Soumya’s mother died when she was only four, leaving her father depressed and in despair, feeling incapable of caring for Soumya and Anusha, her seven-year-old sister. Soumya’s father transported goods for a living and was often gone from home all day. He felt that the children would not be properly supervised if he were to keep them, so he sent Anusha to the village to live with her grandmother, and placed Soumya into an orphanage.
The conditions Soumya faced at the government-run orphanage were indescribable, but luckily SCH found Soumya and took her into their care. When Soumya arrived at SCH from the orphanage, she was very weak. Although she was four years old at the time, she was so malnourished that she was not yet able to walk. At SCH, Soumya began progressing in many ways. She quickly gained weight and strength, and began walking. She learned English and is now bilingual, speaking English and Telugu. Soumya is learning to read braille, sounding out small words, and mastering many pre-literacy skills for her age.
CERI worked with SCH’s social workers and Soumya’s father to draft a clear family reunification plan. The father was eager to learn more about the next steps in family reunification and accept the responsibility to do his part. As he is getting ready to remarry, CERI and SCH have been providing counselling for him and his new wife, helping them create the best home environment for Soumya and Anusha to live in. The father is also looking forward to building a sustainable local transportation business and enrolling both children in a school where Soumya’s needs will be fully met. The team at Sarah’s Covenant Homes commented:
We have been trying for 1 ½ years to reintegrate Soumya with her father. He loves her and after all our attempts we had lost hope. With the tools that CERI has offered, we know we can get Soumya back home in a safe, supportive and loving way
A Story of Redemption
Family reunification works for parents just as well as it works for children. The story of one couple who abandoned their two children (days old and two years old) at the hospital to run towards the train tracks and commit suicide moved us to tears. Luckily, the couple was unable to fulfill their plan, and today we are able to share their story.

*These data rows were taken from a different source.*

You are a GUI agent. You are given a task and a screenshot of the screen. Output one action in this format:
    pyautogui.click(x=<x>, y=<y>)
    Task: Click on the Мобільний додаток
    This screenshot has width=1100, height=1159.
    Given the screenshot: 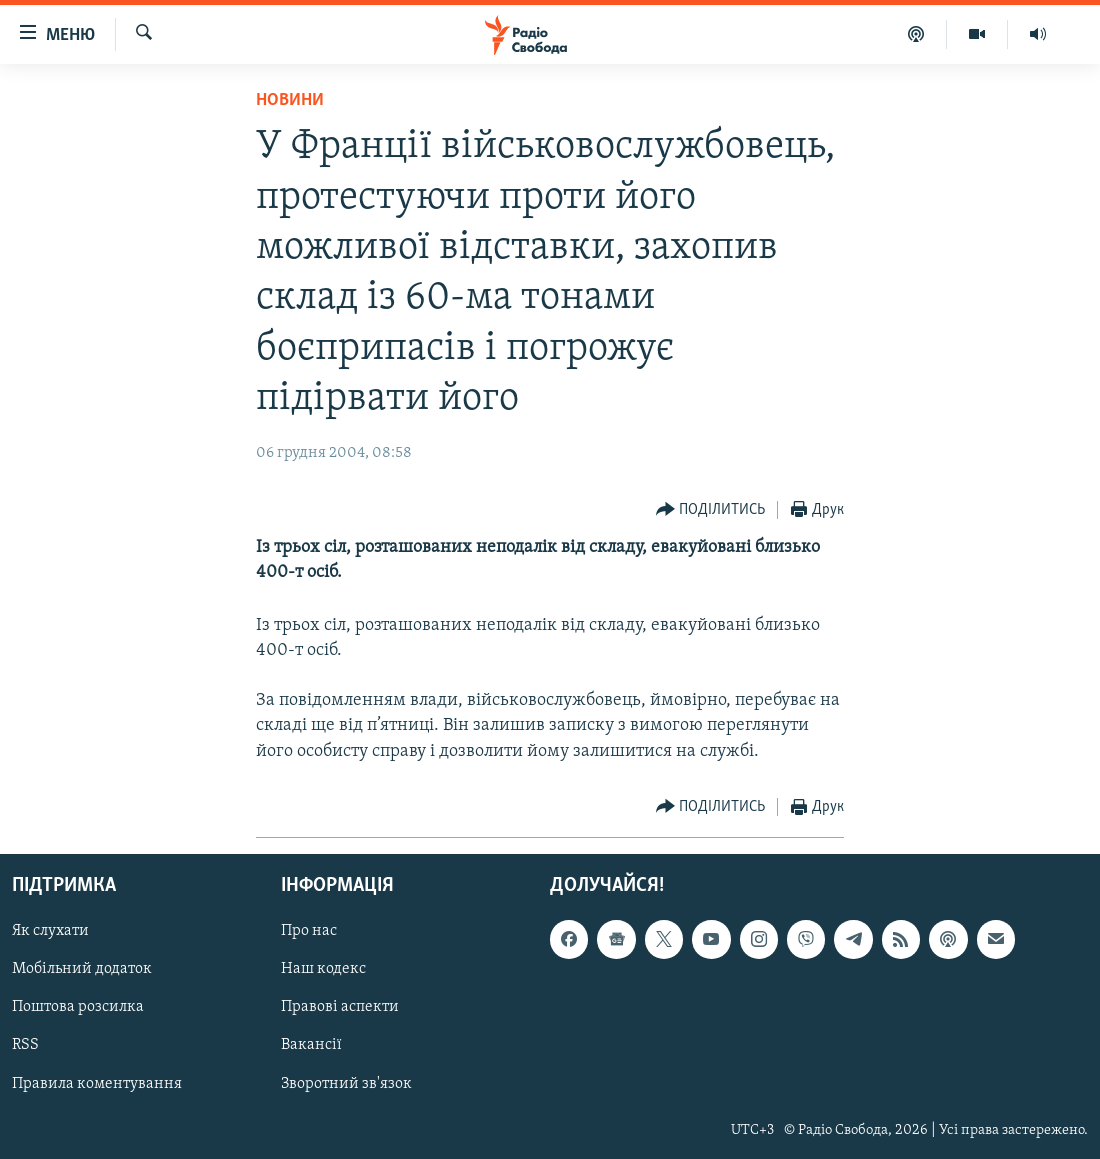 What is the action you would take?
    pyautogui.click(x=82, y=969)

On that fateful day, the couple (who suffer from HIV and Tuberculosis) felt hopeless. While they loved their two children, they felt unable to give them the life they deserved. It was a tragedy, as they didn’t see a reason to live without their children, but felt that their children’s lives would be much better if their parents were no more.
After a failed suicide attempt and several months in a hospital, the couple began to recover physically and mentally. The father gained employment and the mother gained hope. Thanks to SCH who cared for their children and had the capability to reintegrate the children with their family, this couple is now actively working toward family reunification. Both mother and father are ready to fulfill their new plan and bring their children home.
The mother commented, “We finally have hope. We are both orphans, but thanks to our case managers, we know we are not alone.”
CERI’s partnership with SCH has been rewarding beyond measure as it has allowed us to witness how two families and four children have been reunited in a wonderful way. This is just the beginning. Our goal is to continue expanding SCH’s capacity for case management and community-based services so that more children will be able to find their forever homes and be raised in families. CERI also aims to educate and train more residential institutions to do the same thing – grasp the importance of family, commit to deinstitutionalization, and build partnerships that will keep families and children together for generations to come.